Sebaliknya, penelitian ini menunjukkan bahwa strategi penataan dan diskon yang lebih pintar dapat memberikan keuntungan bersama, menguntungkan peritel, konsumen, sekaligus lingkungan di saat yang sama.
"Peritel tidak harus memilih antara keuntungan atau kelestarian lingkungan," kata Zumbul Atan dari Eindhoven University of Technology, salah satu penulis studi.
Sampah makanan adalah masalah global yang tersembunyi di depan mata. Sekitar 17 persen dari seluruh makanan yang diproduksi di seluruh dunia terbuang sia-sia, dan kontributor terbesar dari sektor ritel.
Di Amerika Serikat saja, hingga 40 persen makanan berakhir tidak dimakan. Di saat yang sama, sampah makanan merupakan pendorong utama emisi metana dan perubahan iklim.
Namun ketika barang yang lebih lama atau yang hampir kedaluwarsa diletakkan di tempat yang lebih mudah dijangkau seperti di barisan depan rak pembeli cenderung lebih mungkin untuk membelinya.
Dibandingkan dengan standar industri umum di mana barang segar dan barang lama diletakkan sejajar dan tanpa diskon, mengoptimalkan penataan dan keputusan diskon ini terbukti meningkatkan keuntungan sebesar 6,01 persen dan mengurangi sampah makanan rata-rata hingga 21,24 persen.
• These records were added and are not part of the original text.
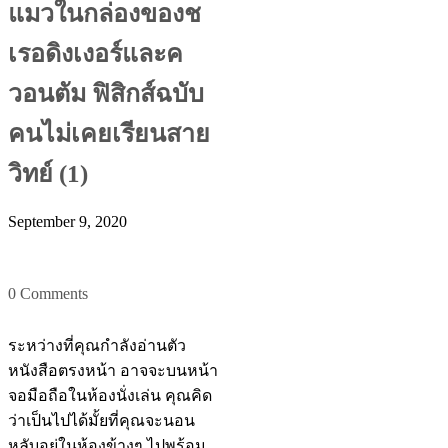
แมวในกล่องของช
เรอดิงเงอร์และค
วอนตัม ฟิสิกส์ฉบับ
คนไม่เคยเรียนสาย
วิทย์ (1)
September 9, 2020
0 Comments
ระหว่างที่คุณกำลังอ่านตัว
หนังสือตรงหน้า อาจจะบนหน้า
จอมือถือในห้องนั่งเล่น คุณคิด
ว่าเป็นไปได้มั้ยที่คุณจะนอน
หลับอยู่ในห้องข้างๆ ไปพร้อม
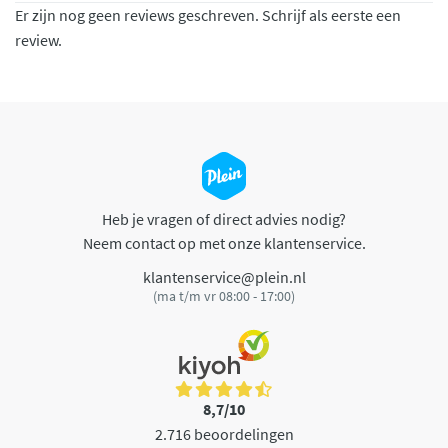
Er zijn nog geen reviews geschreven. Schrijf als eerste een
review.
Heb je vragen of direct advies nodig?
Neem contact op met onze klantenservice.
klantenservice@plein.nl
(ma t/m vr 08:00 - 17:00)
8,7/10
2.716 beoordelingen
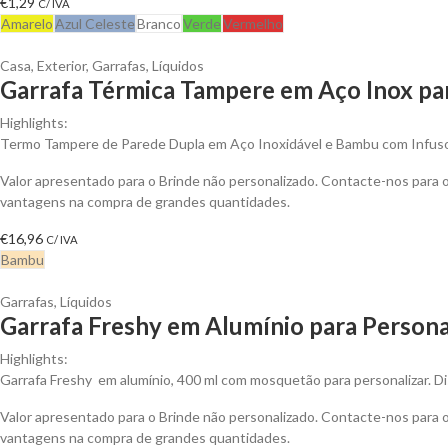
€
1,29
C/ IVA
Amarelo
Azul Celeste
Branco
Verde
Vermelho
Casa
,
Exterior
,
Garrafas
,
Líquidos
Garrafa Térmica Tampere em Aço Inox par
Highlights:
Termo Tampere de Parede Dupla em Aço Inoxidável e Bambu com Infuso
Valor apresentado para o Brinde não personalizado. Contacte-nos para 
vantagens na compra de grandes quantidades.
€
16,96
C/ IVA
Bambu
Garrafas
,
Líquidos
Garrafa Freshy em Alumínio para Persona
Highlights:
Garrafa Freshy em alumínio, 400 ml com mosquetão para personalizar. Di
Valor apresentado para o Brinde não personalizado. Contacte-nos para 
vantagens na compra de grandes quantidades.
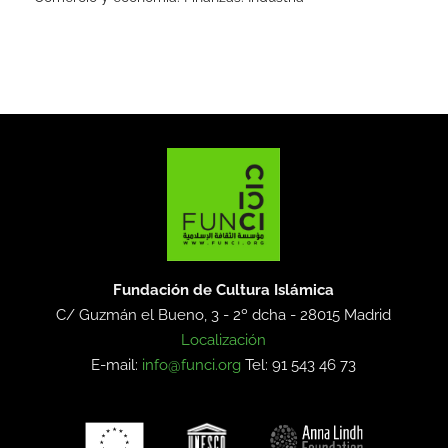
Fundación de Cultura Islámica
C/ Guzmán el Bueno, 3 - 2º dcha -
28015 Madrid
Localización
E-mail:
info@funci.org
Tel: 91 543 46 73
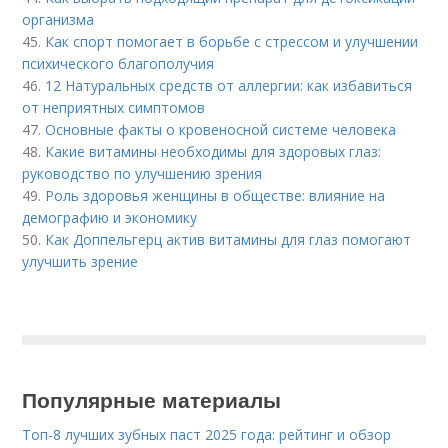
организма
45.
Как спорт помогает в борьбе с стрессом и улучшении
психического благополучия
46.
12 Натуральных средств от аллергии: как избавиться
от неприятных симптомов
47.
Основные факты о кровеносной системе человека
48.
Какие витамины необходимы для здоровых глаз:
руководство по улучшению зрения
49.
Роль здоровья женщины в обществе: влияние на
демографию и экономику
50.
Как Доппельгерц актив витамины для глаз помогают
улучшить зрение
Популярные материалы
Топ-8 лучших зубных паст 2025 года: рейтинг и обзор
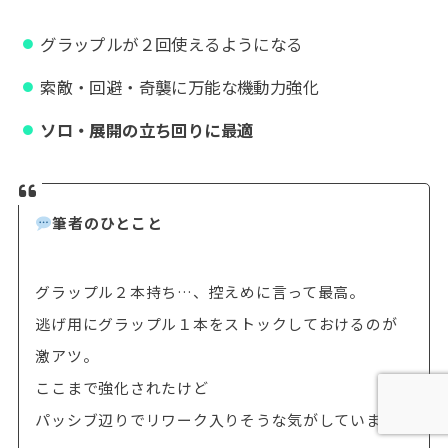
グラップルが２回使えるようになる
索敵・回避・奇襲に万能な機動力強化
ソロ・展開の立ち回りに最適
筆者のひとこと
グラップル２本持ち…、控えめに言って最高。
逃げ用にグラップル１本をストックしておけるのが
激アツ。
ここまで強化されたけど
パッシブ辺りでリワーク入りそうな気がしています。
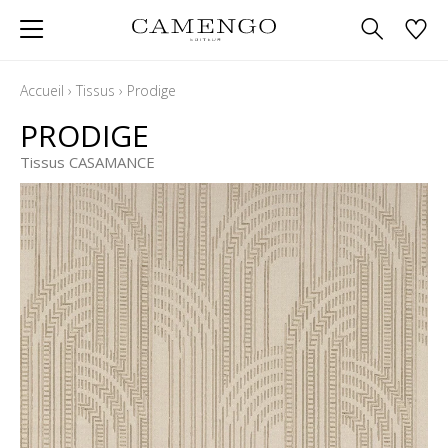
Accueil
›
Tissus
›
Prodige
PRODIGE
Tissus CASAMANCE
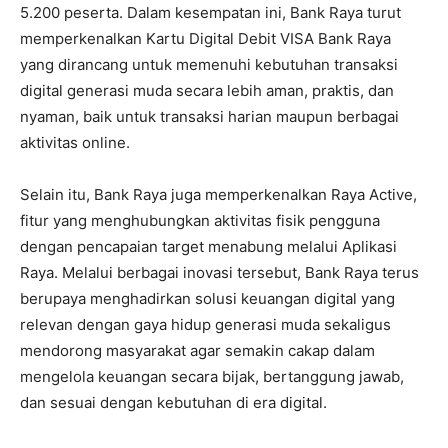
5.200 peserta. Dalam kesempatan ini, Bank Raya turut
memperkenalkan Kartu Digital Debit VISA Bank Raya
yang dirancang untuk memenuhi kebutuhan transaksi
digital generasi muda secara lebih aman, praktis, dan
nyaman, baik untuk transaksi harian maupun berbagai
aktivitas online.
Selain itu, Bank Raya juga memperkenalkan Raya Active,
fitur yang menghubungkan aktivitas fisik pengguna
dengan pencapaian target menabung melalui Aplikasi
Raya. Melalui berbagai inovasi tersebut, Bank Raya terus
berupaya menghadirkan solusi keuangan digital yang
relevan dengan gaya hidup generasi muda sekaligus
mendorong masyarakat agar semakin cakap dalam
mengelola keuangan secara bijak, bertanggung jawab,
dan sesuai dengan kebutuhan di era digital.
Studi tersebut juga menemukan bahwa strategi terbaik bergantung pada jenis produknya.
Untuk barang yang kualitasnya menurun secara perlahan, seperti produk susu, cara terbaik adalah dengan memajang produk lama di posisi yang paling menonjol dan memberikan diskon yang tidak terlalu besar.
Produk yang cepat rusak dan berbiaya mahal jika dibuang, seperti daging atau makanan siap saji, justru lebih baik jika produk segarnya yang ditonjolkan dan diskon diberikan secara lebih agresif.
Baca juga: Sistem Pengelolaan Terpadu Bisa Tekan Biaya dan Emisi Limbah Makanan
Sementara untuk barang murah yang cepat basi seperti roti segar, mengosongkan rak sepenuhnya saat stok baru datang masih dianggap masuk akal.
"Bagi para peritel yang khawatir bahwa diskon dapat merusak merek mereka atau memengaruhi penjualan harga penuh, strategi penataan barang saja dapat memberikan keuntungan yang berarti," kata Dorothee Honhon dari Universitas Texas di Dallas, salah satu penulis studi.
Penelitian ini pun menegaskan bahwa keuntungan signifikan baik dalam hal laba maupun kelestarian lingkungan bisa lahir dari keputusan-keputusan yang sebenarnya sudah berada dalam kendali peritel.
Penyesuaian kecil pada desain rak dan strategi harga dapat menghasilkan manfaat ekonomi dan lingkungan yang besar di sepanjang rantai pasok pangan.
"Penelitian ini menunjukkan bahwa keputusan operasional yang lebih baik dapat meningkatkan kualitas hidup dengan cara yang sangat nyata," kata Amy Pan dari University of Florida, salah satu penulis studi tersebut.
"Ini bukan tentang meminta konsumen untuk berbuat lebih banyak. Ini tentang merancang sistem yang bekerja lebih baik untuk semua orang," tambahnya.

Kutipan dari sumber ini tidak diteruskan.